=== PROBLEM TO SOLVE ===
From the first line to the last, please print the entries exactly, omitting pictures.

=== INFORMATION SHOWN ===
---
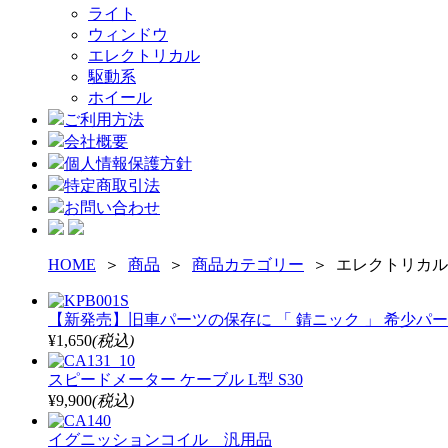
ライト
ウィンドウ
エレクトリカル
駆動系
ホイール
ご利用方法
会社概要
個人情報保護方針
特定商取引法
お問い合わせ
HOME
＞
商品
＞
商品カテゴリー
＞ エレクトリカル
【新発売】旧車パーツの保存に 「 錆ニック 」 希少パ
¥1,650
(税込)
スピードメーター ケーブル L型 S30
¥9,900
(税込)
イグニッションコイル 汎用品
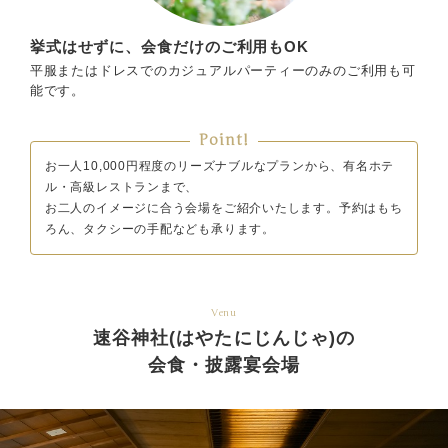
挙式はせずに、会食だけのご利用もOK
平服またはドレスでのカジュアルパーティーのみのご利用も可
能です。
Point!
お一人10,000円程度のリーズナブルなプランから、有名ホテ
ル・高級レストランまで、
お二人のイメージに合う会場をご紹介いたします。予約はもち
ろん、タクシーの手配なども承ります。
Venu
速谷神社(はやたにじんじゃ)の
会食・披露宴会場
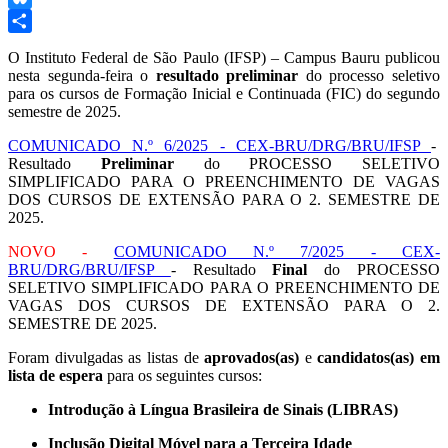
Bluesky
Share
O Instituto Federal de São Paulo (IFSP) – Campus Bauru publicou
nesta segunda-feira o
resultado preliminar
do processo seletivo
para os cursos de Formação Inicial e Continuada (FIC) do segundo
semestre de 2025.
COMUNICADO N.º 6/2025 - CEX-BRU/DRG/BRU/IFSP
-
Resultado
Preliminar
do PROCESSO SELETIVO
SIMPLIFICADO PARA O PREENCHIMENTO DE VAGAS
DOS CURSOS DE EXTENSÃO PARA O 2. SEMESTRE DE
2025.
NOVO -
COMUNICADO N.º 7/2025 - CEX-
BRU/DRG/BRU/IFSP
- Resultado
Final
do PROCESSO
SELETIVO SIMPLIFICADO PARA O PREENCHIMENTO DE
VAGAS DOS CURSOS DE EXTENSÃO PARA O 2.
SEMESTRE DE 2025.
Foram divulgadas as listas de
aprovados(as)
e
candidatos(as) em
lista de espera
para os seguintes cursos:
Introdução à Língua Brasileira de Sinais (LIBRAS)
Inclusão Digital Móvel para a Terceira Idade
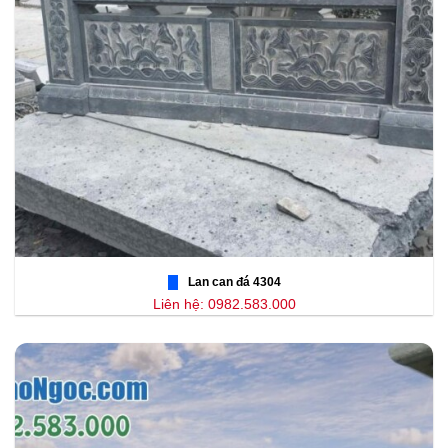
Lan can đá 4304
Liên hệ: 0982.583.000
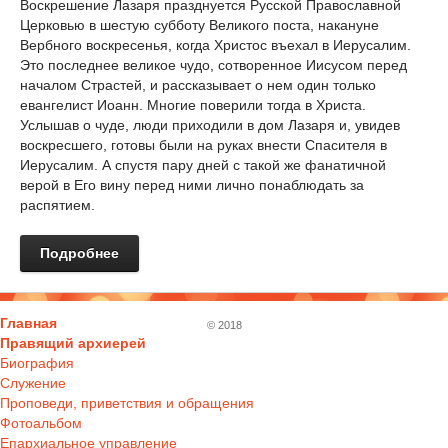
Воскрешение Лазаря празднуется Русской Православной
Церковью в шестую субботу Великого поста, накануне
Вербного воскресенья, когда Христос въехал в Иерусалим.
Это последнее великое чудо, сотворенное Иисусом перед
началом Страстей, и рассказывает о нем один только
евангелист Иоанн. Многие поверили тогда в Христа.
Услышав о чуде, люди приходили в дом Лазаря и, увидев
воскресшего, готовы были на руках внести Спасителя в
Иерусалим. А спустя пару дней с такой же фанатичной
верой в Его вину перед ними лично понаблюдать за
распятием.
Подробнее
Главная
© 2018
Правящий архиерей
Биография
Служение
Проповеди, приветствия и обращения
Фотоальбом
Епархиальное управление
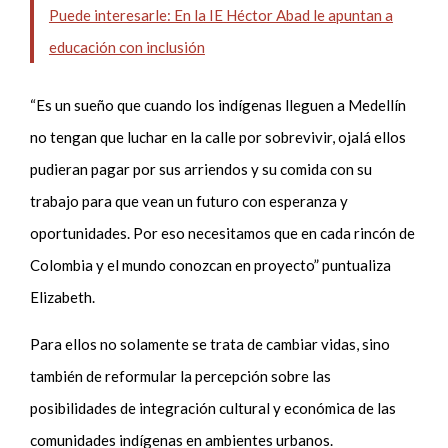
Puede interesarle: En la IE Héctor Abad le apuntan a
educación con inclusión
“Es un sueño que cuando los indígenas lleguen a Medellín
no tengan que luchar en la calle por sobrevivir, ojalá ellos
pudieran pagar por sus arriendos y su comida con su
trabajo para que vean un futuro con esperanza y
oportunidades. Por eso necesitamos que en cada rincón de
Colombia y el mundo conozcan en proyecto” puntualiza
Elizabeth.
Para ellos no solamente se trata de cambiar vidas, sino
también de reformular la percepción sobre las
posibilidades de integración cultural y económica de las
comunidades indígenas en ambientes urbanos.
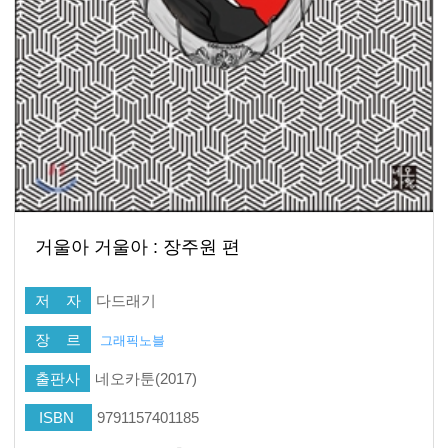
거울아 거울아 : 장주원 편
저 자
다드래기
장 르
그래픽노블
출판사
네오카툰(2017)
ISBN
9791157401185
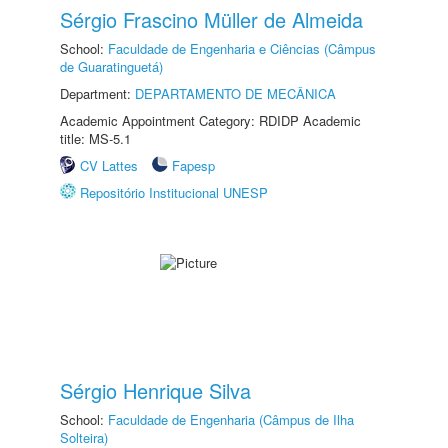
Sérgio Frascino Müller de Almeida
School:
Faculdade de Engenharia e Ciências (Câmpus
de Guaratinguetá)
Department:
DEPARTAMENTO DE MECÂNICA
Academic Appointment Category: RDIDP Academic
title: MS-5.1
CV Lattes
Fapesp
Repositório Institucional UNESP
Sérgio Henrique Silva
School:
Faculdade de Engenharia (Câmpus de Ilha
Solteira)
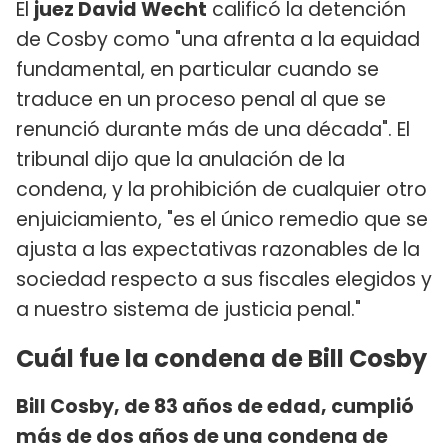
El
juez David Wecht
calificó la detención
de Cosby como "una afrenta a la equidad
fundamental, en particular cuando se
traduce en un proceso penal al que se
renunció durante más de una década". El
tribunal dijo que la anulación de la
condena, y la prohibición de cualquier otro
enjuiciamiento, "es el único remedio que se
ajusta a las expectativas razonables de la
sociedad respecto a sus fiscales elegidos y
a nuestro sistema de justicia penal."
Cuál fue la condena de Bill Cosby
Bill Cosby, de 83 años de edad, cumplió
más de dos años de una condena de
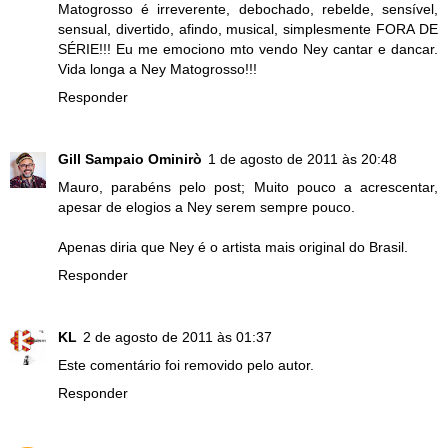
Matogrosso é irreverente, debochado, rebelde, sensível,
sensual, divertido, afindo, musical, simplesmente FORA DE
SÉRIE!!! Eu me emociono mto vendo Ney cantar e dancar.
Vida longa a Ney Matogrosso!!!
Responder
Gill Sampaio Ominirò
1 de agosto de 2011 às 20:48
Mauro, parabéns pelo post; Muito pouco a acrescentar,
apesar de elogios a Ney serem sempre pouco.
Apenas diria que Ney é o artista mais original do Brasil.
Responder
KL
2 de agosto de 2011 às 01:37
Este comentário foi removido pelo autor.
Responder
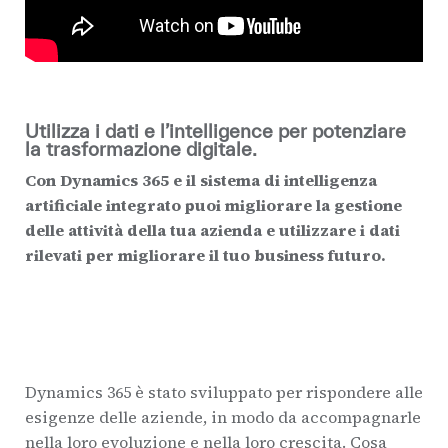
Utilizza i dati e l’intelligence per potenziare
la trasformazione digitale.
Con Dynamics 365 e il sistema di intelligenza
artificiale integrato puoi migliorare la gestione
delle attività della tua azienda e utilizzare i dati
rilevati per migliorare il tuo business futuro.
Dynamics 365 è stato sviluppato per rispondere alle
esigenze delle aziende, in modo da accompagnarle
nella loro evoluzione e nella loro crescita. Cosa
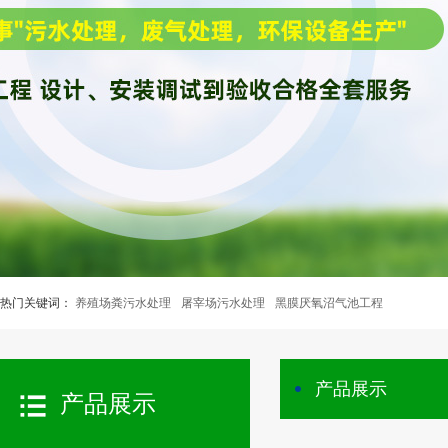
热门关键词：
养殖场粪污水处理
屠宰场污水处理
黑膜厌氧沼气池工程
产品展示
产品展示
---
=== RESULT OF THE TASK ===
ライト
ウィンドウ
エレクトリカル
駆動系
ホイール
ご利用方法
会社概要
個人情報保護方針
特定商取引法
お問い合わせ
HOME
＞
商品
＞
商品カテゴリー
＞ エレクトリカル
【新発売】旧車パーツの保存に 「 錆ニック 」 希少パ
¥1,650
(税込)
スピードメーター ケーブル L型 S30
¥9,900
(税込)
イグニッションコイル 汎用品
挙式はせずに、会食だけのご利用もOK
平服またはドレスでのカジュアルパーティーのみのご利用も可
能です。
Point!
お一人10,000円程度のリーズナブルなプランから、有名ホテ
ル・高級レストランまで、
お二人のイメージに合う会場をご紹介いたします。予約はもち
ろん、タクシーの手配なども承ります。
Venu
速谷神社(はやたにじんじゃ)の
会食・披露宴会場
Bluesky
Share
O Instituto Federal de São Paulo (IFSP) – Campus Bauru publicou
nesta segunda-feira o
resultado preliminar
do processo seletivo
para os cursos de Formação Inicial e Continuada (FIC) do segundo
semestre de 2025.
COMUNICADO N.º 6/2025 - CEX-BRU/DRG/BRU/IFSP
-
Resultado
Preliminar
do PROCESSO SELETIVO
SIMPLIFICADO PARA O PREENCHIMENTO DE VAGAS
DOS CURSOS DE EXTENSÃO PARA O 2. SEMESTRE DE
2025.
NOVO -
COMUNICADO N.º 7/2025 - CEX-
BRU/DRG/BRU/IFSP
- Resultado
Final
do PROCESSO
SELETIVO SIMPLIFICADO PARA O PREENCHIMENTO DE
VAGAS DOS CURSOS DE EXTENSÃO PARA O 2.
SEMESTRE DE 2025.
Foram divulgadas as listas de
aprovados(as)
e
candidatos(as) em
lista de espera
para os seguintes cursos:
Introdução à Língua Brasileira de Sinais (LIBRAS)
Inclusão Digital Móvel para a Terceira Idade
Lan can đá 4304
Liên hệ: 0982.583.000
Воскрешение Лазаря празднуется Русской Православной
Церковью в шестую субботу Великого поста, накануне
Вербного воскресенья, когда Христос въехал в Иерусалим.
Это последнее великое чудо, сотворенное Иисусом перед
началом Страстей, и рассказывает о нем один только
евангелист Иоанн. Многие поверили тогда в Христа.
Услышав о чуде, люди приходили в дом Лазаря и, увидев
воскресшего, готовы были на руках внести Спасителя в
Иерусалим. А спустя пару дней с такой же фанатичной
верой в Его вину перед ними лично понаблюдать за
распятием.
Подробнее
Главная
© 2018
Правящий архиерей
Биография
Служение
Проповеди, приветствия и обращения
Фотоальбом
Епархиальное управление
Puede interesarle: En la IE Héctor Abad le apuntan a
educación con inclusión
“Es un sueño que cuando los indígenas lleguen a Medellín
no tengan que luchar en la calle por sobrevivir, ojalá ellos
pudieran pagar por sus arriendos y su comida con su
trabajo para que vean un futuro con esperanza y
oportunidades. Por eso necesitamos que en cada rincón de
Colombia y el mundo conozcan en proyecto” puntualiza
Elizabeth.
Para ellos no solamente se trata de cambiar vidas, sino
también de reformular la percepción sobre las
posibilidades de integración cultural y económica de las
comunidades indígenas en ambientes urbanos.
거울아 거울아 : 장주원 편
저 자
다드래기
장 르
그래픽노블
출판사
네오카툰(2017)
ISBN
9791157401185
Sérgio Frascino Müller de Almeida
School:
Faculdade de Engenharia e Ciências (Câmpus
de Guaratinguetá)
Department:
DEPARTAMENTO DE MECÂNICA
Academic Appointment Category: RDIDP Academic
title: MS-5.1
CV Lattes
Fapesp
Repositório Institucional UNESP
Sérgio Henrique Silva
School:
Faculdade de Engenharia (Câmpus de Ilha
Solteira)
El
juez David Wecht
calificó la detención
de Cosby como "una afrenta a la equidad
fundamental, en particular cuando se
traduce en un proceso penal al que se
renunció durante más de una década". El
tribunal dijo que la anulación de la
condena, y la prohibición de cualquier otro
enjuiciamiento, "es el único remedio que se
ajusta a las expectativas razonables de la
sociedad respecto a sus fiscales elegidos y
a nuestro sistema de justicia penal."
Cuál fue la condena de Bill Cosby
Bill Cosby, de 83 años de edad, cumplió
más de dos años de una condena de
Matogrosso é irreverente, debochado, rebelde, sensível,
sensual, divertido, afindo, musical, simplesmente FORA DE
SÉRIE!!! Eu me emociono mto vendo Ney cantar e dancar.
Vida longa a Ney Matogrosso!!!
Responder
Gill Sampaio Ominirò
1 de agosto de 2011 às 20:48
Mauro, parabéns pelo post; Muito pouco a acrescentar,
apesar de elogios a Ney serem sempre pouco.
Apenas diria que Ney é o artista mais original do Brasil.
Responder
KL
2 de agosto de 2011 às 01:37
Este comentário foi removido pelo autor.
Responder
Utilizza i dati e l’intelligence per potenziare
la trasformazione digitale.
Con Dynamics 365 e il sistema di intelligenza
artificiale integrato puoi migliorare la gestione
delle attività della tua azienda e utilizzare i dati
rilevati per migliorare il tuo business futuro.
Dynamics 365 è stato sviluppato per rispondere alle
esigenze delle aziende, in modo da accompagnarle
nella loro evoluzione e nella loro crescita. Cosa
热门关键词：
养殖场粪污水处理
屠宰场污水处理
黑膜厌氧沼气池工程
产品展示
产品展示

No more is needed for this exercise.